Any suggestions would be helpful, can't find anything elsewhere.


----------



## slurpee55 (Oct 20, 2004)

The function to paste may be disabled in Word. Check it this way: 
On the Help menu, click About Microsoft <application>. 
Click Disabled Items. 
Select the items you want to enable. 
Click Enable. 
It is also possible that the Office Clipboard is turned off in Word. To turn it on, go to the Clipboard Task Pane, go to Options and click the Collect Without Showing Office Clipboard check box.


----------



## razzmon (Aug 13, 2007)

I had the same problem. If you are connected to another computer via Terminal Services or REMOTE DESKTOP. This may help. As soon as I disconnected the session, Copy/Paste started working again.

Please find the Microsoft bulletin below.
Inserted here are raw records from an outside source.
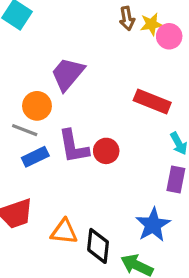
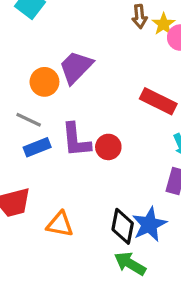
yellow star: (151, 24) -> (163, 24), turned -30
orange circle: (37, 106) -> (44, 82), moved
black diamond: (98, 246) -> (123, 226), moved

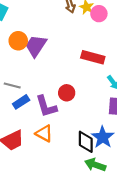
orange circle: (44, 82) -> (18, 41), moved
purple L-shape: (76, 140) -> (46, 106), moved
orange triangle: (60, 224) -> (44, 133), moved, turned 30

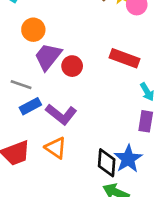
purple trapezoid: (36, 46) -> (48, 57), moved
red circle: (67, 93) -> (72, 66), moved
purple L-shape: (46, 106) -> (61, 114), turned -40

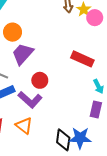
red circle: (72, 66) -> (40, 80), moved
blue star: (128, 159) -> (80, 138), turned 30

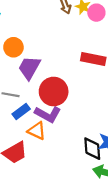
red circle: (40, 80) -> (54, 92), size x1.6
orange triangle: (24, 126) -> (37, 131), moved

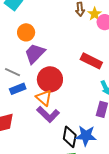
purple L-shape: (48, 114) -> (48, 114), moved
orange triangle: (37, 131) -> (44, 98), moved

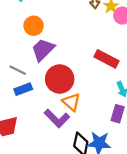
orange triangle: (44, 98) -> (71, 102), moved

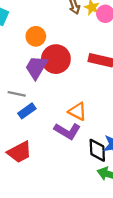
orange circle: (34, 26) -> (36, 36), moved
red circle: (60, 79) -> (56, 59), moved

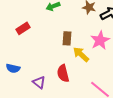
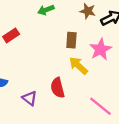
brown rectangle: (67, 38) -> (71, 40), moved

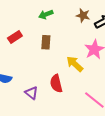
brown rectangle: (71, 40) -> (46, 42), moved

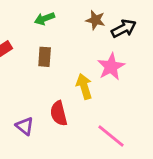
yellow arrow: (75, 64) -> (84, 86), turned 30

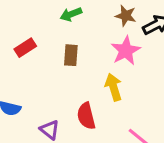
pink star: (111, 67) -> (126, 51), moved

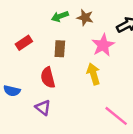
brown star: (126, 16) -> (85, 18), moved
red semicircle: (86, 116) -> (48, 78), moved

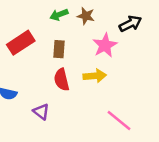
red rectangle: (24, 43) -> (21, 43), size x1.5
yellow arrow: (93, 74) -> (95, 76), turned 102
red semicircle: (48, 78) -> (62, 80), moved

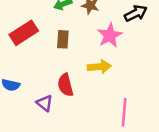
red semicircle: (62, 80) -> (65, 85), moved
pink line: (119, 121) -> (124, 112), turned 56

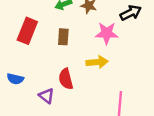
red rectangle: (24, 33) -> (27, 31), turned -35
pink star: (110, 35) -> (107, 33), turned 30

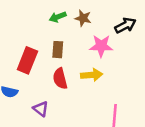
red rectangle: (27, 31) -> (27, 60), moved
red semicircle: (66, 79) -> (60, 79), moved

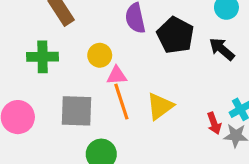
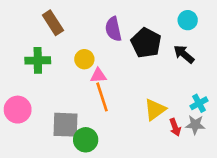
yellow triangle: (160, 106) -> (155, 110), moved
gray square: (77, 111) -> (65, 125), moved
red arrow: (214, 123) -> (175, 127), moved

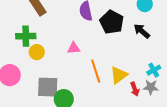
yellow circle: (84, 59) -> (37, 52), moved
orange line: (102, 97) -> (96, 71), moved

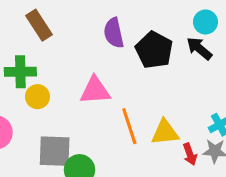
black arrow: (142, 31) -> (199, 48), moved
pink triangle: (74, 48) -> (95, 90), size x1.5
yellow triangle: (119, 75) -> (165, 132), turned 30

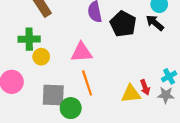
orange line: (129, 126) -> (87, 83), moved
yellow triangle: (165, 132) -> (131, 94), moved
red arrow: (190, 154) -> (145, 87), moved

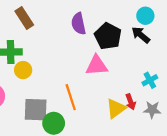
pink triangle: (82, 52) -> (97, 66), moved
cyan cross: (169, 76) -> (150, 80), moved
yellow triangle: (131, 94) -> (116, 109), turned -30

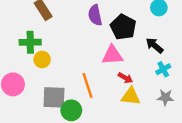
black arrow: (141, 35) -> (155, 45), moved
red arrow: (131, 102) -> (125, 78), moved, turned -40
yellow triangle: (116, 109) -> (131, 96), turned 42

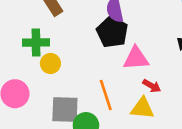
black pentagon: (123, 27) -> (112, 32), moved
yellow triangle: (131, 96) -> (142, 108), moved

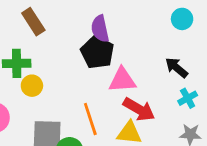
red arrow: (152, 86) -> (139, 109), size x1.6

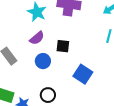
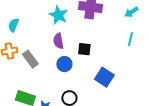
purple semicircle: (37, 38) -> (58, 41), turned 119

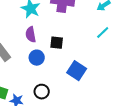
cyan line: (130, 39) -> (103, 33), turned 32

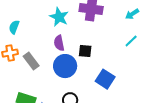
blue circle: (37, 58) -> (65, 66), size x1.5

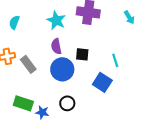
cyan arrow: (132, 14) -> (129, 17), turned -88
cyan semicircle: (14, 27) -> (14, 22), moved
cyan line: (131, 41) -> (115, 60), moved, turned -64

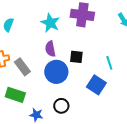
green rectangle: (23, 103) -> (15, 95), moved

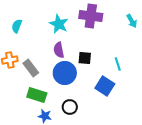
green rectangle: (15, 95) -> (37, 95), moved

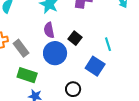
black square: (85, 58) -> (75, 38), turned 32
black circle: (70, 107) -> (73, 89), moved

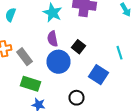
cyan line: (108, 44) -> (120, 53), moved

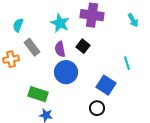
black square: (78, 47) -> (83, 46), moved
gray rectangle: (24, 57) -> (32, 47), moved
black circle: (76, 98) -> (97, 108), moved

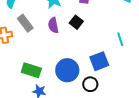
blue circle: (66, 72) -> (67, 70), moved
blue square: (106, 85) -> (99, 61), turned 36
I have not posted the fix and am not sure if I will now that I know what the problem is.

You may not be able to paste an item in an Office 2003 program after you connect to a Windows Server 2003-based server that is running Terminal Server 
(840872) - Fixes a problem where you cannot paste an item in the clipboard to an Office 2003 program when you connect to a Windows Server 2003-based server that is running Terminal Server or Remote Desktop for Administration. ... hotfix is now available from Microsoft, but it is only intended to correct the ...

http://support.microsoft.com/kb/840872/en-us

Regards,
Razzmon


----------